Stored data entries:
BEGIN
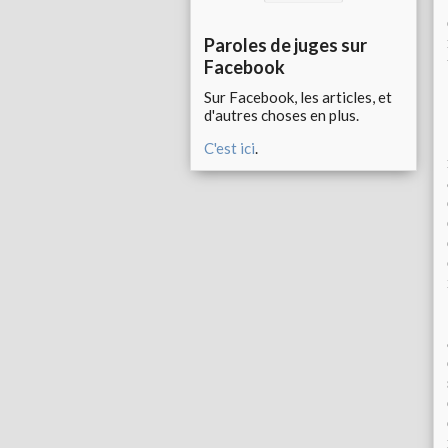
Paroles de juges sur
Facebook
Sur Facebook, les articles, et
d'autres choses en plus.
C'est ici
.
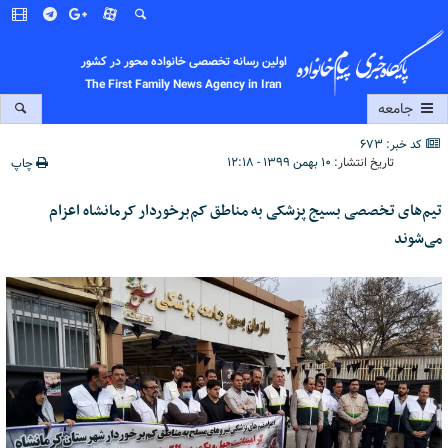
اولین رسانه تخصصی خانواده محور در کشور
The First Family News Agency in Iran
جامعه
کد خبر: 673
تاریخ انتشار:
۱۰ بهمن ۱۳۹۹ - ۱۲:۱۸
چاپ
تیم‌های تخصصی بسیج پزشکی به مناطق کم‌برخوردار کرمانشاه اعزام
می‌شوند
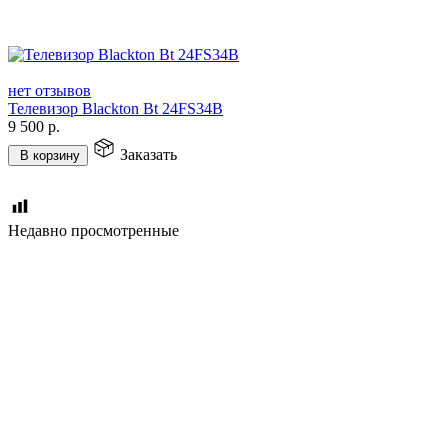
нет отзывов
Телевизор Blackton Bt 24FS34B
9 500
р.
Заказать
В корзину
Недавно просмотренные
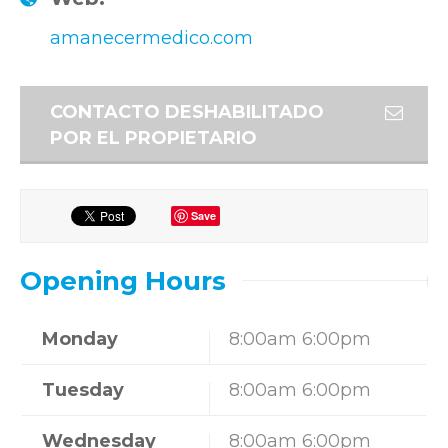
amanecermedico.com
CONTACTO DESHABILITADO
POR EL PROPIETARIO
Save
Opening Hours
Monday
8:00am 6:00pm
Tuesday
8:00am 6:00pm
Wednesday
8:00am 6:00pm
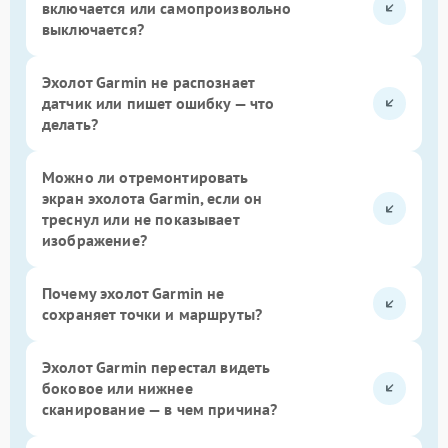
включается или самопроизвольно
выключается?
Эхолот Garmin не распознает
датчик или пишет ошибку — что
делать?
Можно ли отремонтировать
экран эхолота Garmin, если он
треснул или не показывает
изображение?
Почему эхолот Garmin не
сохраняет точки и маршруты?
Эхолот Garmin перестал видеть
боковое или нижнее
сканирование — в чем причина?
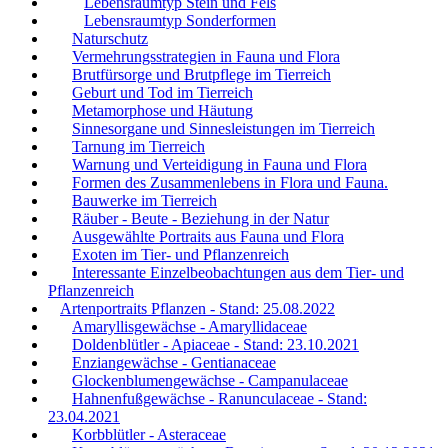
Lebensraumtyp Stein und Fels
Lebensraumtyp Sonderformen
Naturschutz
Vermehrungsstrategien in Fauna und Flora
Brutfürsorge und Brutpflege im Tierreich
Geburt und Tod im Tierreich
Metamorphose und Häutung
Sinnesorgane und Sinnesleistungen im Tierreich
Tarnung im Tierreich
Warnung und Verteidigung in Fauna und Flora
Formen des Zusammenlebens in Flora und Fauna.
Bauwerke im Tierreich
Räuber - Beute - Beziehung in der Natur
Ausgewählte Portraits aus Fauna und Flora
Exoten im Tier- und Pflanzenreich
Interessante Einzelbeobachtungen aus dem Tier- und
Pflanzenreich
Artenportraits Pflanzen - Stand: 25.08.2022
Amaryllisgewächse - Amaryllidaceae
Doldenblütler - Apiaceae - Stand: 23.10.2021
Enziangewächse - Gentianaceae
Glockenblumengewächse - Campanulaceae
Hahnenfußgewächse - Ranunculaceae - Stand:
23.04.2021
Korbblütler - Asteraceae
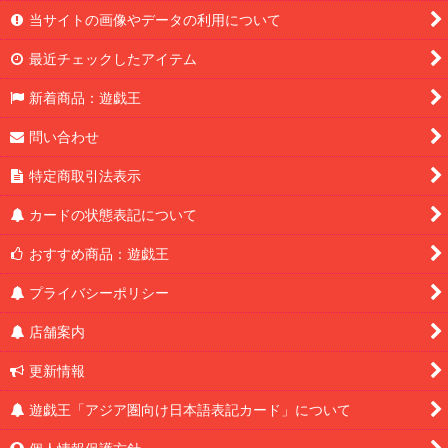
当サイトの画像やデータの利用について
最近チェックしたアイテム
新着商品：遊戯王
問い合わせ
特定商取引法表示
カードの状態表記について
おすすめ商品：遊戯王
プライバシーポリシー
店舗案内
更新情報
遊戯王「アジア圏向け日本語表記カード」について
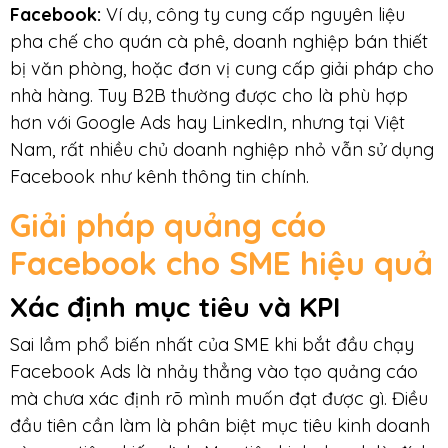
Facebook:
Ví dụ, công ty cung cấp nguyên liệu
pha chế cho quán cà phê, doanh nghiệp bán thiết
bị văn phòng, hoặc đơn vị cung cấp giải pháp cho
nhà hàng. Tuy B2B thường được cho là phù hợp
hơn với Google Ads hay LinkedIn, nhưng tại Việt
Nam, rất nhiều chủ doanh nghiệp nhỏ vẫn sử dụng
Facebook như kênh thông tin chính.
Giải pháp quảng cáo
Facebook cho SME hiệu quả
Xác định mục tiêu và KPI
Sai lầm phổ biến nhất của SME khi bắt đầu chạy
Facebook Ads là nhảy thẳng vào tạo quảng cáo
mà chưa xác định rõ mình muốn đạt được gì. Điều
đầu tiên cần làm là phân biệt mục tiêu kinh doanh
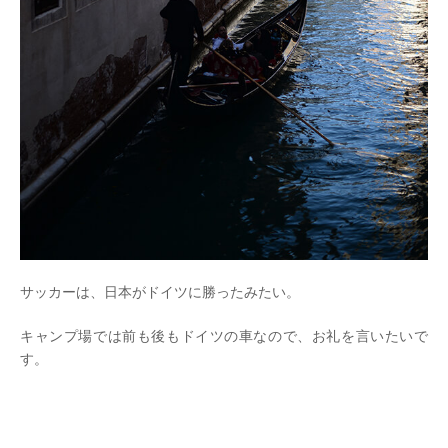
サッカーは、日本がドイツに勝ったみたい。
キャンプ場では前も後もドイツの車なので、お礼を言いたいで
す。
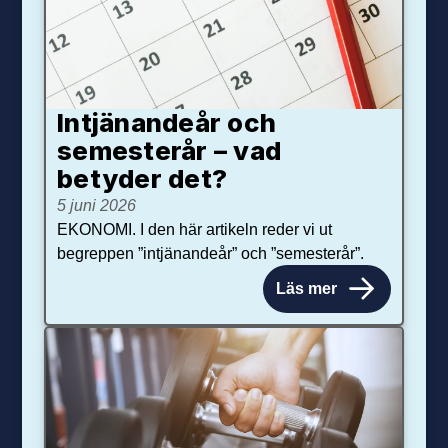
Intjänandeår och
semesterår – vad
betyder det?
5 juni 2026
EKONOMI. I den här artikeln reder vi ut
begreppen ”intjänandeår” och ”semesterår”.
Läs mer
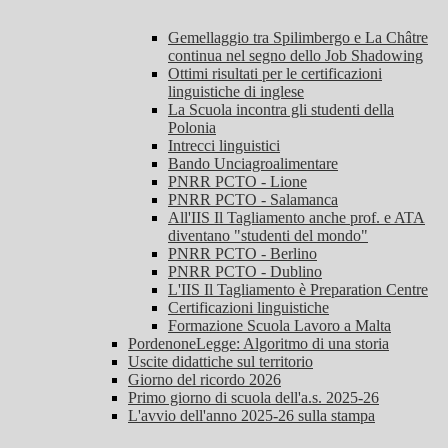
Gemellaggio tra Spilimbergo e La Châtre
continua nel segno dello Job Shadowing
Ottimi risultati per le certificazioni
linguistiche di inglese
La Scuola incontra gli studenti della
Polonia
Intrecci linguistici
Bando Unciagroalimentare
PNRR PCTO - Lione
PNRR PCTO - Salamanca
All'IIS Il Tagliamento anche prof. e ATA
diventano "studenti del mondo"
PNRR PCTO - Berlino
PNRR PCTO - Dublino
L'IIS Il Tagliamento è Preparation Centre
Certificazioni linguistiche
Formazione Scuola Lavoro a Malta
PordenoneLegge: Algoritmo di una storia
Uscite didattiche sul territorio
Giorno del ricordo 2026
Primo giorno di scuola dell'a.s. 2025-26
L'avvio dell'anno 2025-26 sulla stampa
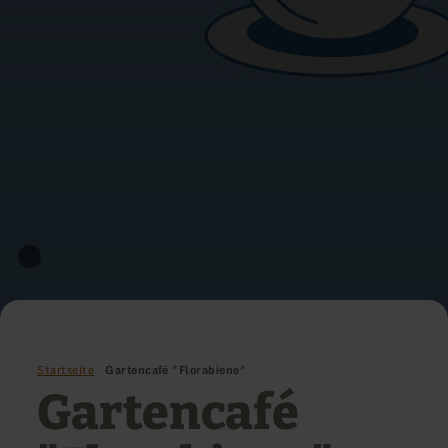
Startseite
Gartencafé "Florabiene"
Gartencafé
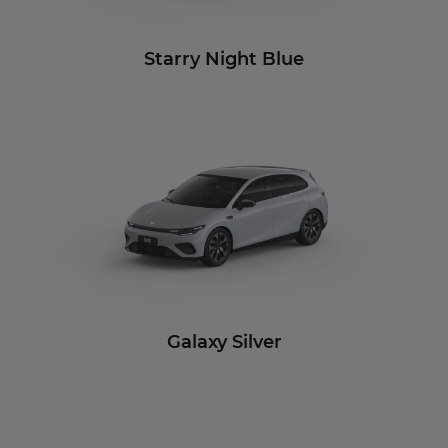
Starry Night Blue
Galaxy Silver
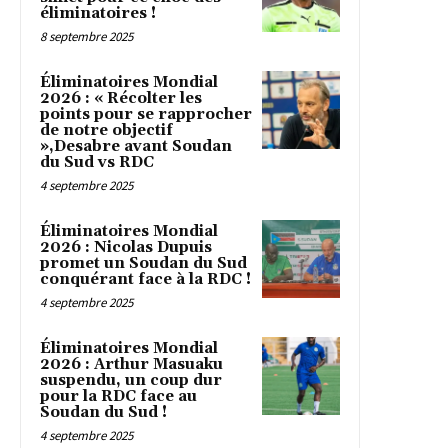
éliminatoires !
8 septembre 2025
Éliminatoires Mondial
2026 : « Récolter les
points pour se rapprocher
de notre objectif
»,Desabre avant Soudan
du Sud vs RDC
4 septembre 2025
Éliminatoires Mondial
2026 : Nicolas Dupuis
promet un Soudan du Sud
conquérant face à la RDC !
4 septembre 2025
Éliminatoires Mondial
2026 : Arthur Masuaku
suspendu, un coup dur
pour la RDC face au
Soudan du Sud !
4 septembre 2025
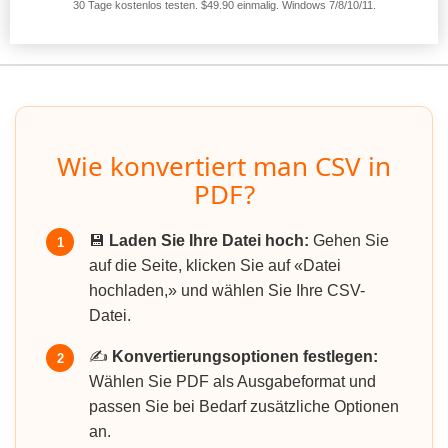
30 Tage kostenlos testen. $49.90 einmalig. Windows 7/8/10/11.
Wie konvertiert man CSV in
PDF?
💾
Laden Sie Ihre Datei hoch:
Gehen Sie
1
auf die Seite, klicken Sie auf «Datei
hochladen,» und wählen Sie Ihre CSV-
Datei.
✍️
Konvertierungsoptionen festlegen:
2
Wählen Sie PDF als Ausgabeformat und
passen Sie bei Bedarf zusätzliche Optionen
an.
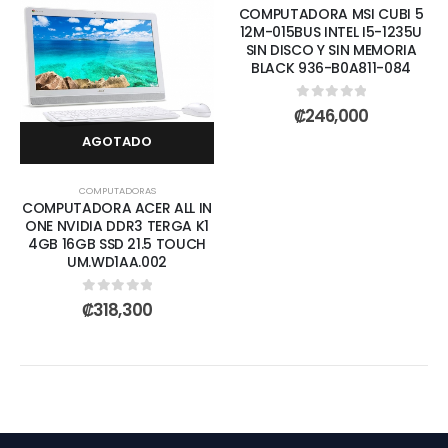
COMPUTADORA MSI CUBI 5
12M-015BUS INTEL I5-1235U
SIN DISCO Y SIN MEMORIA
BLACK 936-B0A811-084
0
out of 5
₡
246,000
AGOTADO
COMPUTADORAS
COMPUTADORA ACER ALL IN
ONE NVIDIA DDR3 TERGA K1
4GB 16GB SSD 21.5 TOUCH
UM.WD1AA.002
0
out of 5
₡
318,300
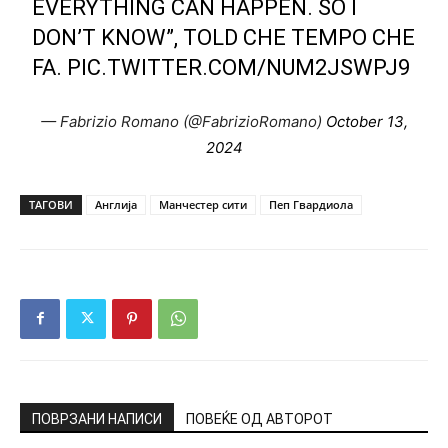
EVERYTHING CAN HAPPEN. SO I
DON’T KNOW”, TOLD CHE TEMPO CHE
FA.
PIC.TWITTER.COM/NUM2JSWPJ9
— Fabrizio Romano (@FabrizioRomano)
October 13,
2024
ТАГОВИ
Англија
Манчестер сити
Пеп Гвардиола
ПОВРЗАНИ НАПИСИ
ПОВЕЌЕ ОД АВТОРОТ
END
▶ _WHAT IS BEING ASKED_: Going by the entries above, repeat exactly the lines that start at the line with "Brutfürsorge und Brutpflege im Tierreich" and go on through the line with "Ví dụ, công ty cung cấp nguyên liệu". Pictures are not part of the copy.

▶ _OUTPUT FOR THIS TASK_:
Brutfürsorge und Brutpflege im Tierreich
Geburt und Tod im Tierreich
Metamorphose und Häutung
Sinnesorgane und Sinnesleistungen im Tierreich
Tarnung im Tierreich
Warnung und Verteidigung in Fauna und Flora
Formen des Zusammenlebens in Flora und Fauna.
Bauwerke im Tierreich
Räuber - Beute - Beziehung in der Natur
Ausgewählte Portraits aus Fauna und Flora
Exoten im Tier- und Pflanzenreich
Interessante Einzelbeobachtungen aus dem Tier- und
Pflanzenreich
Artenportraits Pflanzen - Stand: 25.08.2022
Amaryllisgewächse - Amaryllidaceae
Doldenblütler - Apiaceae - Stand: 23.10.2021
Enziangewächse - Gentianaceae
Glockenblumengewächse - Campanulaceae
Hahnenfußgewächse - Ranunculaceae - Stand:
23.04.2021
Korbblütler - Asteraceae
当サイトの画像やデータの利用について
最近チェックしたアイテム
新着商品：遊戯王
問い合わせ
特定商取引法表示
カードの状態表記について
おすすめ商品：遊戯王
プライバシーポリシー
店舗案内
更新情報
遊戯王「アジア圏向け日本語表記カード」について
Facebook:
Ví dụ, công ty cung cấp nguyên liệu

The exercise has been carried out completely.